A zombie apocalypse is one thing. A volcanic eruption is quite another, for, as the journalist who does a framing voice-over narration for Brooks’ latest puts it, when Mount Rainier popped its cork, “it was the psychological aspect, the hyperbole-fueled hysteria that had ended up killing the most people.” Maybe, but the sasquatches whom the volcano displaced contributed to the statistics, too, if only out of self-defense. Brooks places the epicenter of the Bigfoot war in a high-tech hideaway populated by the kind of people you might find in a Jurassic Park franchise: the schmo who doesn’t know how to do much of anything but tries anyway, the well-intentioned bleeding heart, the know-it-all intellectual who turns out to know the wrong things, the immigrant with a tough backstory and an instinct for survival. Indeed, the novel does double duty as a survival manual, packed full of good advice—for instance, try not to get wounded, for “injury turns you from a giver to a taker.
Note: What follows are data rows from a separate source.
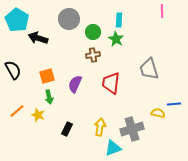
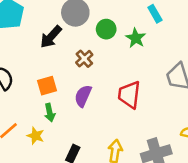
cyan rectangle: (119, 20) -> (155, 14), moved, turned -32
black arrow: (38, 38) -> (51, 37), moved, turned -66
brown cross: (93, 55) -> (84, 59), moved, turned -32

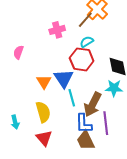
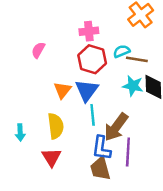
brown line: (85, 20) -> (137, 59), moved, turned 48
red hexagon: (82, 59) -> (92, 59), moved
cyan star: (114, 88) -> (133, 86), moved

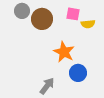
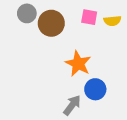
yellow semicircle: (88, 24) -> (112, 21), moved
gray arrow: (47, 86) -> (72, 105), moved

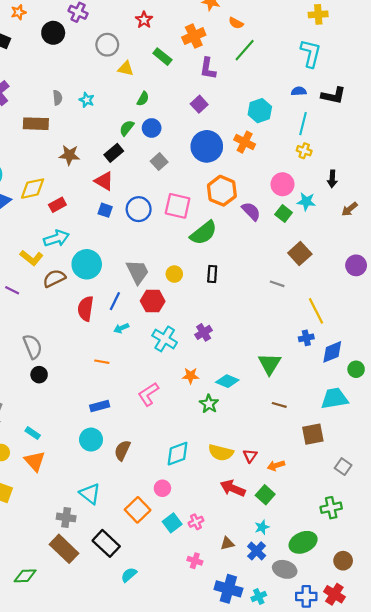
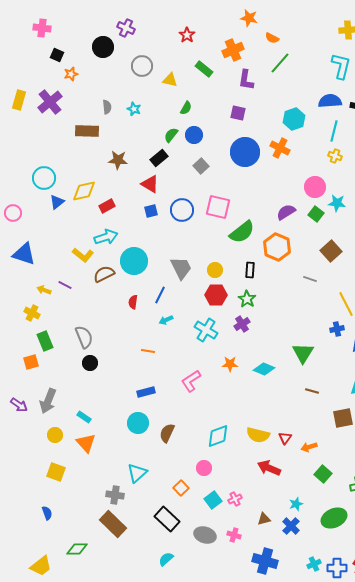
orange star: (19, 12) -> (71, 74), moved
gray circle: (107, 45) -> (142, 66), moved
blue semicircle: (299, 91) -> (330, 101), size x1.6
purple square: (199, 104) -> (238, 113), turned -35
orange hexagon: (222, 191) -> (277, 247), moved
blue square: (105, 210) -> (151, 211), turned -32
purple semicircle: (251, 211) -> (286, 212), turned -78
red hexagon: (153, 301) -> (216, 295), moved
red semicircle: (86, 309) -> (133, 302), size x0.6
green star: (209, 404) -> (247, 299), moved
cyan triangle: (90, 494) -> (137, 473), turned 40
green square: (265, 495) -> (323, 474), moved
orange square: (138, 510) -> (181, 488), size x0.7
black rectangle: (106, 543) -> (167, 519), moved
gray ellipse: (285, 569) -> (205, 535), moved
cyan semicircle: (129, 575) -> (166, 559), moved
cyan cross: (259, 596) -> (314, 564), moved

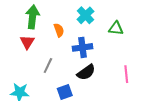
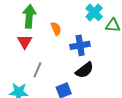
cyan cross: (85, 15) -> (94, 12), moved
gray line: (48, 65) -> (37, 70), moved

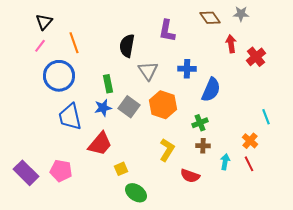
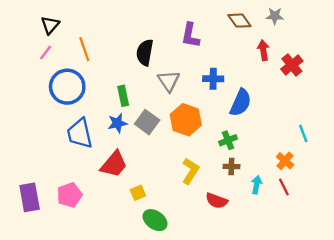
pink pentagon: (61, 171) -> (69, 195), turned -30
purple rectangle: (26, 173) -> (30, 197), turned 35

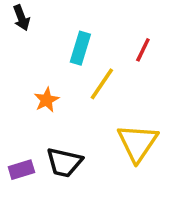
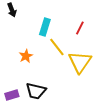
yellow line: (102, 84) -> (57, 47), turned -72
yellow triangle: (138, 143) -> (80, 62), moved

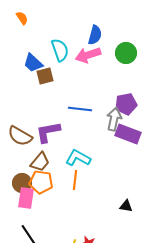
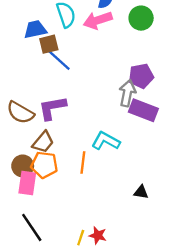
blue trapezoid: (33, 63) -> (35, 29), turned 125
blue line: (80, 109) -> (59, 60), moved, turned 35
cyan L-shape: (78, 158) -> (106, 141), moved

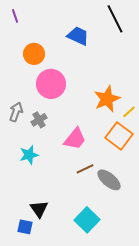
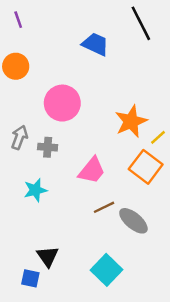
orange circle: (34, 54) -> (16, 66), moved
gray cross: (39, 120) -> (48, 147), turned 35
Taking up our resources, our time to care for you.” Brooks presents a case for making room for Bigfoot in the world while peppering his narrative with timely social criticism about bad behavior on the human side of the conflict: The explosion of Rainier might have been better forecast had the president not slashed the budget of the U.S. Geological Survey, leading to “immediate suspension of the National Volcano Early Warning System,” and there’s always someone around looking to monetize the natural disaster and the sasquatch-y onslaught that follows. Brooks is a pro at building suspense even if it plays out in some rather spectacularly yucky episodes, one involving a short spear that takes its name from “the sucking sound of pulling it out of the dead man’s heart and lungs.” Grossness aside, it puts you right there on the scene.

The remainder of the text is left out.